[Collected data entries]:

• • • • • • •

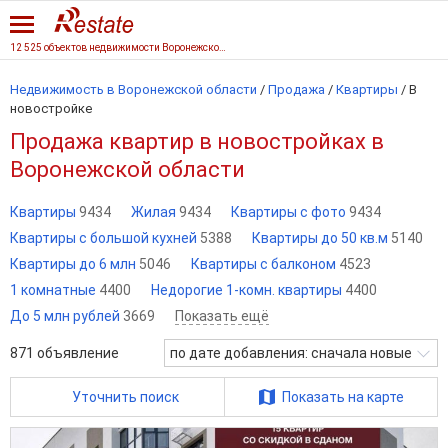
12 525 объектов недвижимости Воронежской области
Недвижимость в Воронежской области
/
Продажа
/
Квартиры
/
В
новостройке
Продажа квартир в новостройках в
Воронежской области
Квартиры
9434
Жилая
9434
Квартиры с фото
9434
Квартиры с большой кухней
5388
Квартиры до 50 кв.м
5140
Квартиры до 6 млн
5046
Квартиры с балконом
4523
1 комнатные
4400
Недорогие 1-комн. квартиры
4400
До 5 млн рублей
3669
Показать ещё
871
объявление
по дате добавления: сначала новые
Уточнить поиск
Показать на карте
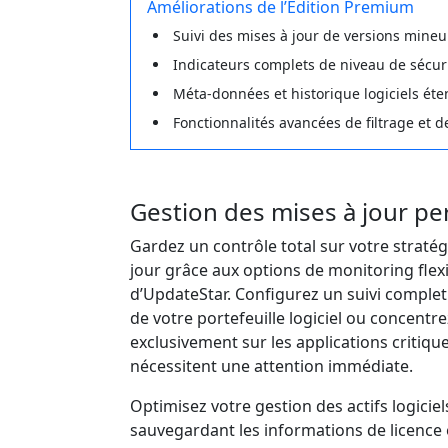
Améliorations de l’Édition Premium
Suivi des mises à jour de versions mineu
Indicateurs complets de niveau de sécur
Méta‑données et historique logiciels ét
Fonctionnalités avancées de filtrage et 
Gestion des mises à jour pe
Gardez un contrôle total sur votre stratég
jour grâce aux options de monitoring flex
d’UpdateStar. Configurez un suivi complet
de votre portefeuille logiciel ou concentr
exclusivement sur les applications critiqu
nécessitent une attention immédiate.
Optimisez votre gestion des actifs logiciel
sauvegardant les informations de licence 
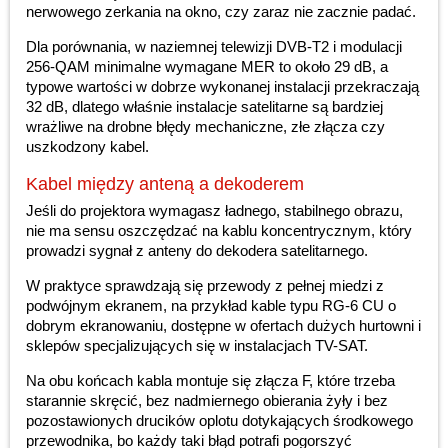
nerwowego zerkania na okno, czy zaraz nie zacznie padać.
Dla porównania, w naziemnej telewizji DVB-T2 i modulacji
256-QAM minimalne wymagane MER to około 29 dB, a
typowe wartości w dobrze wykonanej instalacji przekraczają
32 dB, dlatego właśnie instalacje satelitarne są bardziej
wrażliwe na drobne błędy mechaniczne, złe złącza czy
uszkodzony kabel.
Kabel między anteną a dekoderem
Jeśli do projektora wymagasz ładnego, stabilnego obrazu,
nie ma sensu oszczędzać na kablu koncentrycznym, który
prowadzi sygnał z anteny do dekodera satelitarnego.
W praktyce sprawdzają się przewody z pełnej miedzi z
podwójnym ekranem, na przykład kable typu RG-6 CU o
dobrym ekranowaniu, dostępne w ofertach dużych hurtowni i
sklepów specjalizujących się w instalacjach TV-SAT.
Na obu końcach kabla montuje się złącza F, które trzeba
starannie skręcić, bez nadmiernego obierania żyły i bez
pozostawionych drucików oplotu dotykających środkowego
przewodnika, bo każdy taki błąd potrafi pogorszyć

• • • • • • •

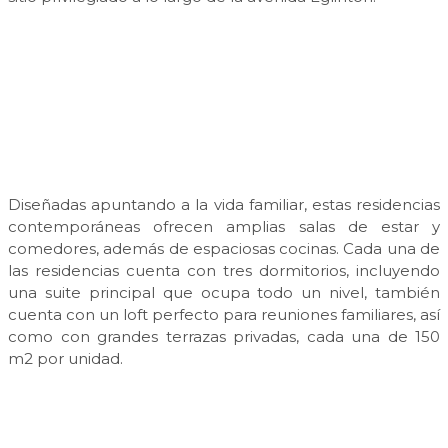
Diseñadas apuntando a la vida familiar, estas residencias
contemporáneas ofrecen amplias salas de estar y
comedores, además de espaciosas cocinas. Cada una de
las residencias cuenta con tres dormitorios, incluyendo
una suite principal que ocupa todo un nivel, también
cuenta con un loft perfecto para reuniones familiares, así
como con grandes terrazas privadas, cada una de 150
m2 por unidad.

• • • • • • •

[Work to complete]:
Skip every picture, and restate word for word only the lines above from the line containing "nécessitent une attention immédiate." to the line containing "przewodnika, bo każdy", both of them included.

[Output below]:
nécessitent une attention immédiate.
Optimisez votre gestion des actifs logiciel
sauvegardant les informations de licence 
nerwowego zerkania na okno, czy zaraz nie zacznie padać.
Dla porównania, w naziemnej telewizji DVB-T2 i modulacji
256-QAM minimalne wymagane MER to około 29 dB, a
typowe wartości w dobrze wykonanej instalacji przekraczają
32 dB, dlatego właśnie instalacje satelitarne są bardziej
wrażliwe na drobne błędy mechaniczne, złe złącza czy
uszkodzony kabel.
Kabel między anteną a dekoderem
Jeśli do projektora wymagasz ładnego, stabilnego obrazu,
nie ma sensu oszczędzać na kablu koncentrycznym, który
prowadzi sygnał z anteny do dekodera satelitarnego.
W praktyce sprawdzają się przewody z pełnej miedzi z
podwójnym ekranem, na przykład kable typu RG-6 CU o
dobrym ekranowaniu, dostępne w ofertach dużych hurtowni i
sklepów specjalizujących się w instalacjach TV-SAT.
Na obu końcach kabla montuje się złącza F, które trzeba
starannie skręcić, bez nadmiernego obierania żyły i bez
pozostawionych drucików oplotu dotykających środkowego
przewodnika, bo każdy taki błąd potrafi pogorszyć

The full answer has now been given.